Task to complete — Go to the line in the entries below that holds "دانلود آهنگ Damn Your Hide از I Monster" and repeat exactly from there through the line that holds "دانلود آهنگ توهم از سالار پانیک", inclusive.

(Saved entries)
__________________________________________________

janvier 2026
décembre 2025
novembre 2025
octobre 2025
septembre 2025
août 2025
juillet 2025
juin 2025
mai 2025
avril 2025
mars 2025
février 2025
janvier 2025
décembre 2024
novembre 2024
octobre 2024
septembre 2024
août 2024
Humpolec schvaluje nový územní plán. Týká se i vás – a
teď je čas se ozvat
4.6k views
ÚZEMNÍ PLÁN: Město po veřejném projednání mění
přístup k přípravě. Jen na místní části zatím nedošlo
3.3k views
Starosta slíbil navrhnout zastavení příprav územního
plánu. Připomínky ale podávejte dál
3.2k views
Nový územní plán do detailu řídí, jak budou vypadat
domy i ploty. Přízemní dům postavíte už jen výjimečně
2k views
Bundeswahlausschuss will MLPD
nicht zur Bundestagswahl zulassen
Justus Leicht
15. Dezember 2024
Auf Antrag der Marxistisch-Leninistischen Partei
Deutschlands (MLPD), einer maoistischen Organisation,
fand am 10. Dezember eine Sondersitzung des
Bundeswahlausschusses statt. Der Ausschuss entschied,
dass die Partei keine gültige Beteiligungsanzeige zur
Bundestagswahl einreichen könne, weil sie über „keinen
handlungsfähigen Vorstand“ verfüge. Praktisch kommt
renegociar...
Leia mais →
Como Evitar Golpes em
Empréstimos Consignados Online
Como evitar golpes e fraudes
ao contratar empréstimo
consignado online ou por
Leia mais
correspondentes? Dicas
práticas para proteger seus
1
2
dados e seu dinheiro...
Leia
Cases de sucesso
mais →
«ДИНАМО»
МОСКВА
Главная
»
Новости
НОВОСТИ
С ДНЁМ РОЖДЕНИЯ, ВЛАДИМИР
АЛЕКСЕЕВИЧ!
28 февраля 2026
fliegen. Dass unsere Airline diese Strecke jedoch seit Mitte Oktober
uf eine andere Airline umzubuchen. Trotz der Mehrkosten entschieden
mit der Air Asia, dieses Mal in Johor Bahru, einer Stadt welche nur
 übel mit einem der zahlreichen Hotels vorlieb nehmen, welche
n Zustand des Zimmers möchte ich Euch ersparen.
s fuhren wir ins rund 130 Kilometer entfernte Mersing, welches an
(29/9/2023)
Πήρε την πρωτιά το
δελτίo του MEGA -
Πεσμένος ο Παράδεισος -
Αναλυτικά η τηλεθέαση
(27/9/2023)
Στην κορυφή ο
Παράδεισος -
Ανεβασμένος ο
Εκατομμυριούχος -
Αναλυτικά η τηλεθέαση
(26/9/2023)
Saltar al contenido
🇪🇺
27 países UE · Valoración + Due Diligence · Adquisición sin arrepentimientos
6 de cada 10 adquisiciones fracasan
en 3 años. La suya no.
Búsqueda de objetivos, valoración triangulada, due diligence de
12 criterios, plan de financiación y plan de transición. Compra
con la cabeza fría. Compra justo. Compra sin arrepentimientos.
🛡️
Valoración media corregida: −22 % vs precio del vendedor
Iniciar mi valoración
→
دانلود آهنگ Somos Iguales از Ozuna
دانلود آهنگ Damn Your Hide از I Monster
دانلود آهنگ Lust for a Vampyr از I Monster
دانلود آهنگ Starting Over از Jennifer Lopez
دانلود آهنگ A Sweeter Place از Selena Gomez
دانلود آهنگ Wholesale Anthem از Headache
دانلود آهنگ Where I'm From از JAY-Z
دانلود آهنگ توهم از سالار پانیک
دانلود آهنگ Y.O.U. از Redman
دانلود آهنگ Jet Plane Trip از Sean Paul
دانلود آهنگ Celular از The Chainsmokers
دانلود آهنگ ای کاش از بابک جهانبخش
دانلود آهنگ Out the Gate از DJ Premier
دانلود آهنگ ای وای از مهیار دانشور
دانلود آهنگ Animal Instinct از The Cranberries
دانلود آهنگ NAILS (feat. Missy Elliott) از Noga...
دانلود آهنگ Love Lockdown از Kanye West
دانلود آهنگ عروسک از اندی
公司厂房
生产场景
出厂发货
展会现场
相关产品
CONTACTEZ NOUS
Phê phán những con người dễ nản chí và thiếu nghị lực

__________________________________________________

Answer box —
دانلود آهنگ Damn Your Hide از I Monster
دانلود آهنگ Lust for a Vampyr از I Monster
دانلود آهنگ Starting Over از Jennifer Lopez
دانلود آهنگ A Sweeter Place از Selena Gomez
دانلود آهنگ Wholesale Anthem از Headache
دانلود آهنگ Where I'm From از JAY-Z
دانلود آهنگ توهم از سالار پانیک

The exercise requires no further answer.